_Exercise_. Exactly as they appear below, repeat the lines from the one with "εντοπίζεται" through the one with "En la comunidad". Drop every picture.

*** The records ***

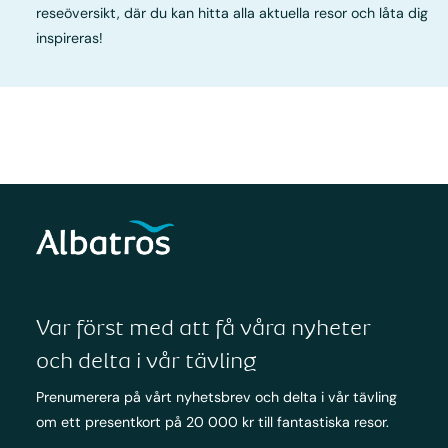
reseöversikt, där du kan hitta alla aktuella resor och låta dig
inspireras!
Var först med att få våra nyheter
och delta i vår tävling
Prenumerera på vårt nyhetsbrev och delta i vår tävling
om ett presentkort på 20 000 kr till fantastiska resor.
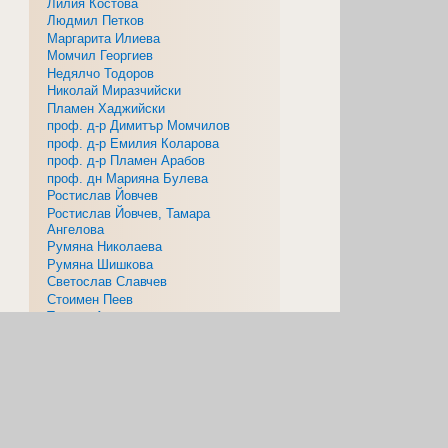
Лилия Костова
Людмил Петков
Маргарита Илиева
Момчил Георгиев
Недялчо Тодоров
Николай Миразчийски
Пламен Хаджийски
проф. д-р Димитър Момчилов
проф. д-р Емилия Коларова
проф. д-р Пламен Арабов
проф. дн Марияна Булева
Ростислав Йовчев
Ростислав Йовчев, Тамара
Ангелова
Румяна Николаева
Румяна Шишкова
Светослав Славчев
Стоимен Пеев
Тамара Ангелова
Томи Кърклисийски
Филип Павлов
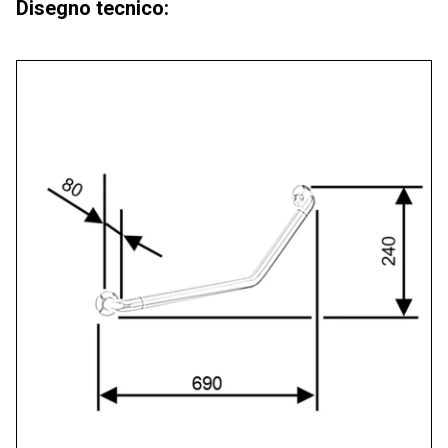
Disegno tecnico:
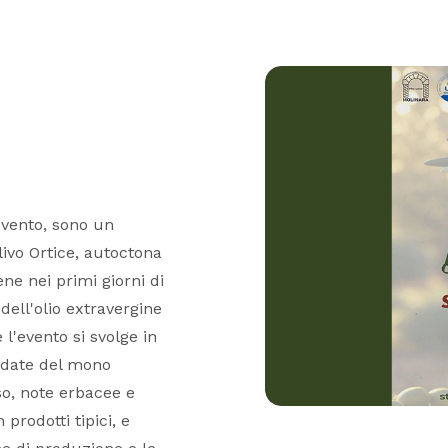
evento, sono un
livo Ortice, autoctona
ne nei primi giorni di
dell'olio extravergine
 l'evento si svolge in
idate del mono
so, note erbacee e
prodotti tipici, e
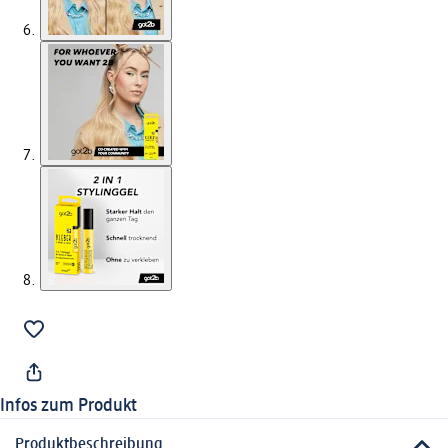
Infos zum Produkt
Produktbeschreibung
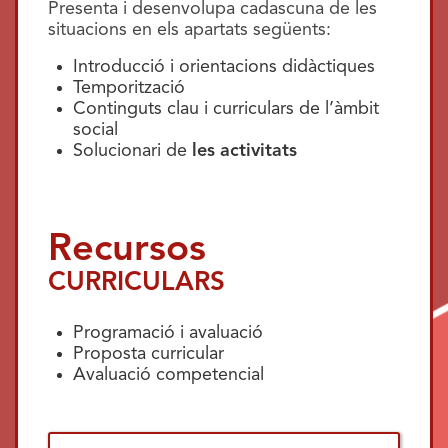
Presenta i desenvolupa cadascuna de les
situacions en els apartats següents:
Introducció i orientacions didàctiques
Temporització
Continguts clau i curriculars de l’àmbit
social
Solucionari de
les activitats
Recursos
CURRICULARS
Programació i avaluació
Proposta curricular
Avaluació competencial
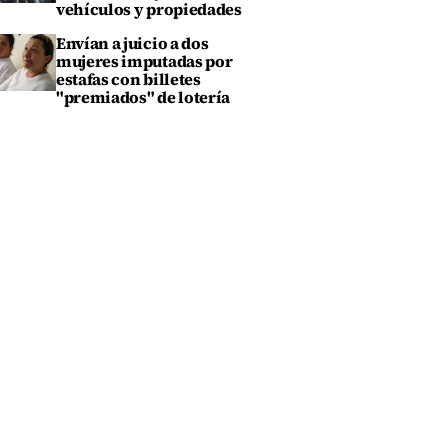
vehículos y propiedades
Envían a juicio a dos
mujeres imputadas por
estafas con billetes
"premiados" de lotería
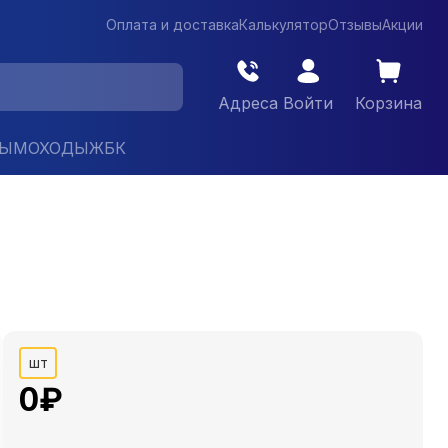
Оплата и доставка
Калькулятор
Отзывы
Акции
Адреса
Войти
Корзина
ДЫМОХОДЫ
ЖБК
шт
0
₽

***
*** The records ***

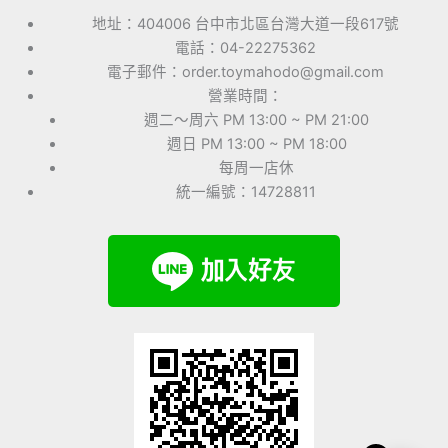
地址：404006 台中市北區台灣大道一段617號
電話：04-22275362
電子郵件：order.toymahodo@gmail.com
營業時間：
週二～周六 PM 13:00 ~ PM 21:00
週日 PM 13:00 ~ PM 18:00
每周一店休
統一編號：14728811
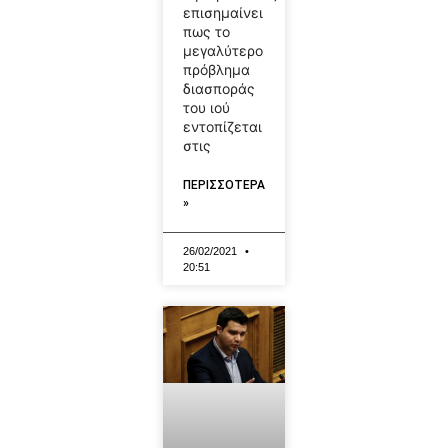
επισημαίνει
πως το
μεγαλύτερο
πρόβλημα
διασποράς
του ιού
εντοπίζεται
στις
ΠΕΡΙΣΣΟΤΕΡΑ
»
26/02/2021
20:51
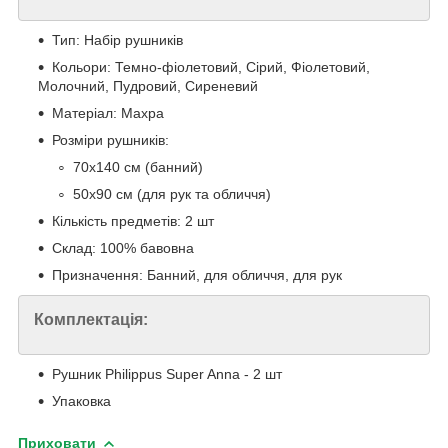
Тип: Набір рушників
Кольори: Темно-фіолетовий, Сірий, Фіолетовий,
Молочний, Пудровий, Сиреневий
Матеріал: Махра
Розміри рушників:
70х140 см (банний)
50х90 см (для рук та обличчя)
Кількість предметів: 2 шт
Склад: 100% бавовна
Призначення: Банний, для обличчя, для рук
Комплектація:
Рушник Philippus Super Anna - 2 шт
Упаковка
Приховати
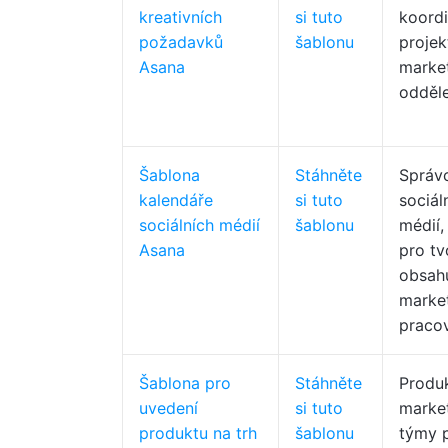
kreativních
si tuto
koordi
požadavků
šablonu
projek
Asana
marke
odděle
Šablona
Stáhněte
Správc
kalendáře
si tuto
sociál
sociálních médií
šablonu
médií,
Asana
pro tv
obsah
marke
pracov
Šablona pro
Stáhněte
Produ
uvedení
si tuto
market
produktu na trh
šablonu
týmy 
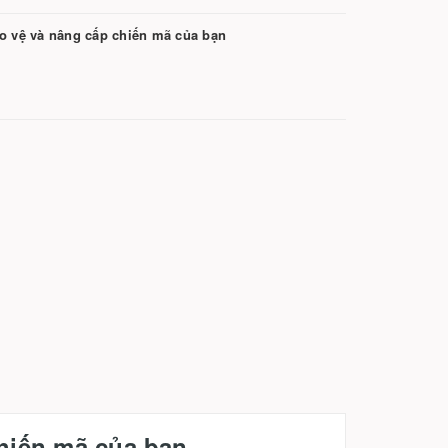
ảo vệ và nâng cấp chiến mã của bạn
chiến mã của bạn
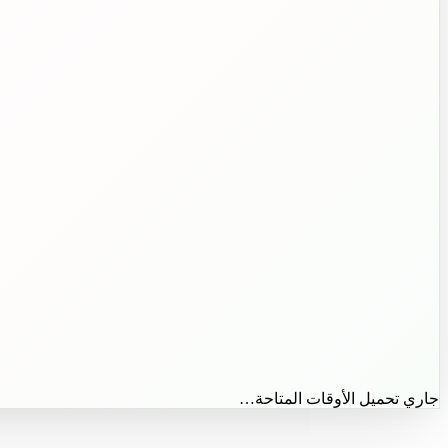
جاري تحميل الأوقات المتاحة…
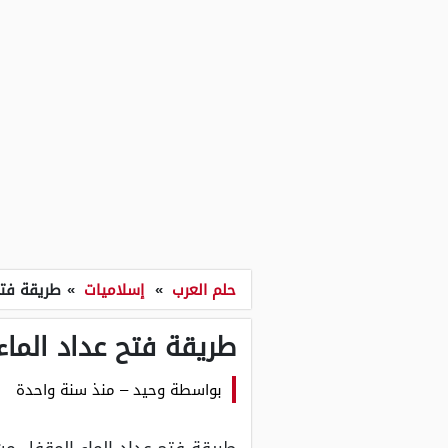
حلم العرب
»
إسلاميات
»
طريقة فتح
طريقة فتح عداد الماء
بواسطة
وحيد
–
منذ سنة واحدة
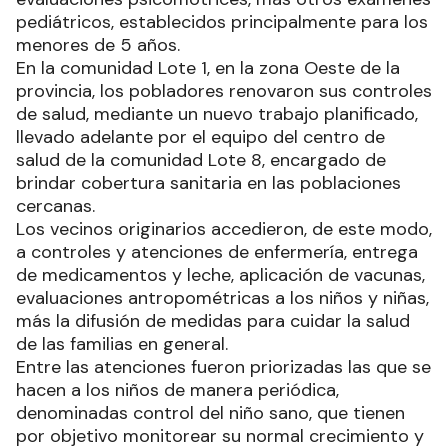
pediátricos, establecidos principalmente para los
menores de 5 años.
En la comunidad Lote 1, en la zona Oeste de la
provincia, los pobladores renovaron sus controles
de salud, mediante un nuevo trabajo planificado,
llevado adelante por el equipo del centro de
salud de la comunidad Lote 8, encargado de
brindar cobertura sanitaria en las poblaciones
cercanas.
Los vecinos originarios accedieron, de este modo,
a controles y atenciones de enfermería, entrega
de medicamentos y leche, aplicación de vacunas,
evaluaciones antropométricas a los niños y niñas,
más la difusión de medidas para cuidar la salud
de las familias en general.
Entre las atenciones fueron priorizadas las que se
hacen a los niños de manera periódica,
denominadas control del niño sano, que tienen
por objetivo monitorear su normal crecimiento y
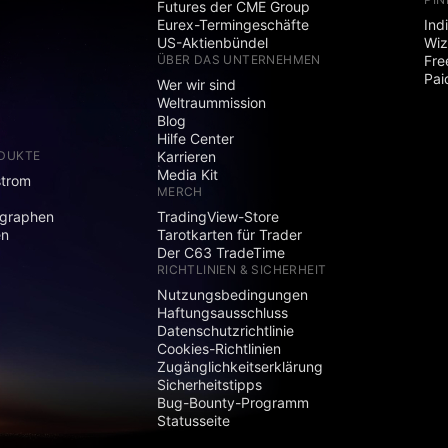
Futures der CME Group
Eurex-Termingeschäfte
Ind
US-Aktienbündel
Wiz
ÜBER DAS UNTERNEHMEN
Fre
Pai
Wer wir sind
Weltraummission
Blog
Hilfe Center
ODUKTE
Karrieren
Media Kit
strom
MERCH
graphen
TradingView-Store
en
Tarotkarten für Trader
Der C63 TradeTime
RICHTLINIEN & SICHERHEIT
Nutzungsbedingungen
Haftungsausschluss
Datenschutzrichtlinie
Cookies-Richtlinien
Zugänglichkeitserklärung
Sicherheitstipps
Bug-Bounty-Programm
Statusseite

***

_Written reply_.
εντοπίζεται
στις
ΠΕΡΙΣΣΟΤΕΡΑ
»
26/02/2021
20:51
Тип: Набір рушників
Кольори: Темно-фіолетовий, Сірий, Фіолетовий,
Молочний, Пудровий, Сиреневий
Матеріал: Махра
Розміри рушників:
70х140 см (банний)
50х90 см (для рук та обличчя)
Кількість предметів: 2 шт
Склад: 100% бавовна
Призначення: Банний, для обличчя, для рук
Комплектація:
Рушник Philippus Super Anna - 2 шт
Упаковка
Приховати
kreativních
si tuto
koordi
požadavků
šablonu
projek
Asana
marke
odděle
Šablona
Stáhněte
Správc
kalendáře
si tuto
sociál
sociálních médií
šablonu
médií,
Asana
pro tv
obsah
marke
pracov
Šablona pro
Stáhněte
Produ
uvedení
si tuto
market
produktu na trh
šablonu
týmy 
ảo vệ và nâng cấp chiến mã của bạn
chiến mã của bạn
جاري تحميل الأوقات المتاحة…
حلم العرب
»
إسلاميات
»
طريقة فتح
طريقة فتح عداد الماء
بواسطة
وحيد
–
منذ سنة واحدة
pediátricos, establecidos principalmente para los
menores de 5 años.
En la comunidad Lote 1, en la zona Oeste de la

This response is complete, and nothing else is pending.